» PROBLEM TO WORK ON:
Sift through the material below and return the lines with "scoperta".

» DATA:
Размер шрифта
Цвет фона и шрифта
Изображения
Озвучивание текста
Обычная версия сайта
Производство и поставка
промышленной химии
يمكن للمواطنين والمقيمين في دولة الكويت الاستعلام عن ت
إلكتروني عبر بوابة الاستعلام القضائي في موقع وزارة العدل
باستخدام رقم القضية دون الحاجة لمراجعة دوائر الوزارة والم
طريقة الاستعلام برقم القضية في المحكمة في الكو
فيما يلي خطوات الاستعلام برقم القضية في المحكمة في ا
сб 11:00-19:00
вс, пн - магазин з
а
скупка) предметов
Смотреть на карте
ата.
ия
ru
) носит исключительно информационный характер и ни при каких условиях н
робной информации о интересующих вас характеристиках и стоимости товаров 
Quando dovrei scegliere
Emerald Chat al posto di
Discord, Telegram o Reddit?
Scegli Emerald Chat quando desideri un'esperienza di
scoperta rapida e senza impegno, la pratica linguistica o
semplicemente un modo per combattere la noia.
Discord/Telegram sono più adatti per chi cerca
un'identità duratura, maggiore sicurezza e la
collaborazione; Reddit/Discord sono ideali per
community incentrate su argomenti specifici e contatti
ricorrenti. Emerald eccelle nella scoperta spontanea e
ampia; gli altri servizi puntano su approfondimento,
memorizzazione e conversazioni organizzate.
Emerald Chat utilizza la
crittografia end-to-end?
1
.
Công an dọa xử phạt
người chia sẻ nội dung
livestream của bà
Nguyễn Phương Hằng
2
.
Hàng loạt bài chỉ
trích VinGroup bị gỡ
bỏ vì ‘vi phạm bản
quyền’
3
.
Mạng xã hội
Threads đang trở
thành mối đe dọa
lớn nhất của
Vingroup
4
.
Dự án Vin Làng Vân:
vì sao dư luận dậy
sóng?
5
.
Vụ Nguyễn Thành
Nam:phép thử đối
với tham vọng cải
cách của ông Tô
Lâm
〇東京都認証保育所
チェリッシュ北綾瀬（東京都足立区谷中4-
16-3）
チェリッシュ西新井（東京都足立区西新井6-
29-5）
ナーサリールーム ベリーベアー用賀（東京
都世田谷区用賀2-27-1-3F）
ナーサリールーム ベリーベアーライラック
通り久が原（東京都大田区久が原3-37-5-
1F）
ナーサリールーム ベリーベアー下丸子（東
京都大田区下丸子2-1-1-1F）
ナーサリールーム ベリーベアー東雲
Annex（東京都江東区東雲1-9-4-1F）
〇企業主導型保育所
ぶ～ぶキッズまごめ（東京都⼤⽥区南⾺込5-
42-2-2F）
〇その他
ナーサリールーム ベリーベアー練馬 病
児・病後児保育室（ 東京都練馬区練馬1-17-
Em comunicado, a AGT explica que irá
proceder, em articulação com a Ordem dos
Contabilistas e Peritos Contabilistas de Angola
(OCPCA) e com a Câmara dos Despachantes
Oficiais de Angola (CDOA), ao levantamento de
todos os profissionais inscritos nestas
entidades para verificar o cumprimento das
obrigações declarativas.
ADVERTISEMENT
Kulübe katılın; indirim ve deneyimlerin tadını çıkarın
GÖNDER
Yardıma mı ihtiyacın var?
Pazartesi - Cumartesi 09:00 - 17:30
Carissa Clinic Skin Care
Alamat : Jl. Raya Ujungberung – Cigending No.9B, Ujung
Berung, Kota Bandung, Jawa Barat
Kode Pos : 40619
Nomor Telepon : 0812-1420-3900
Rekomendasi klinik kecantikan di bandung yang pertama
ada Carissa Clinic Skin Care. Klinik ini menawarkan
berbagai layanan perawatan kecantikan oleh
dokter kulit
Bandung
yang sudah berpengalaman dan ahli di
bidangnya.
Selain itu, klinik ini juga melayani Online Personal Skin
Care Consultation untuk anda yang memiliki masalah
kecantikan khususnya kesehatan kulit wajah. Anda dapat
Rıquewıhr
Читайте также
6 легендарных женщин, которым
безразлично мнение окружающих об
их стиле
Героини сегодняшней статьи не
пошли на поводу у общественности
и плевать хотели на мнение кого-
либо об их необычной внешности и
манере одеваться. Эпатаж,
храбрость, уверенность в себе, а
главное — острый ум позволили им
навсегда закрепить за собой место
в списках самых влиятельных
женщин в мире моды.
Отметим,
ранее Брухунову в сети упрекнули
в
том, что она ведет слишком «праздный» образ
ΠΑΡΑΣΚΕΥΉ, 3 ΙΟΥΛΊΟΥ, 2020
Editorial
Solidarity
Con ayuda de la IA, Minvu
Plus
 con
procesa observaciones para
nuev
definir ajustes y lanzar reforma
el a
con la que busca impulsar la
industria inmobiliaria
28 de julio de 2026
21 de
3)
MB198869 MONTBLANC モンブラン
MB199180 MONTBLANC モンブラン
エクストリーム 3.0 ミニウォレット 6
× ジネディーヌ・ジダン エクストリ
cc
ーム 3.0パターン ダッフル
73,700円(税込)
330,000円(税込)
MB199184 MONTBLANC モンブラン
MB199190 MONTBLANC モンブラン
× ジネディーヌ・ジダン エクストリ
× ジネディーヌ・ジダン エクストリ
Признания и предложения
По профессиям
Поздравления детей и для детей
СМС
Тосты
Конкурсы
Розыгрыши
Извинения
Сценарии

» SOLUTION TO THE EXERCISE:
scoperta rapida e senza impegno, la pratica linguistica o
ricorrenti. Emerald eccelle nella scoperta spontanea e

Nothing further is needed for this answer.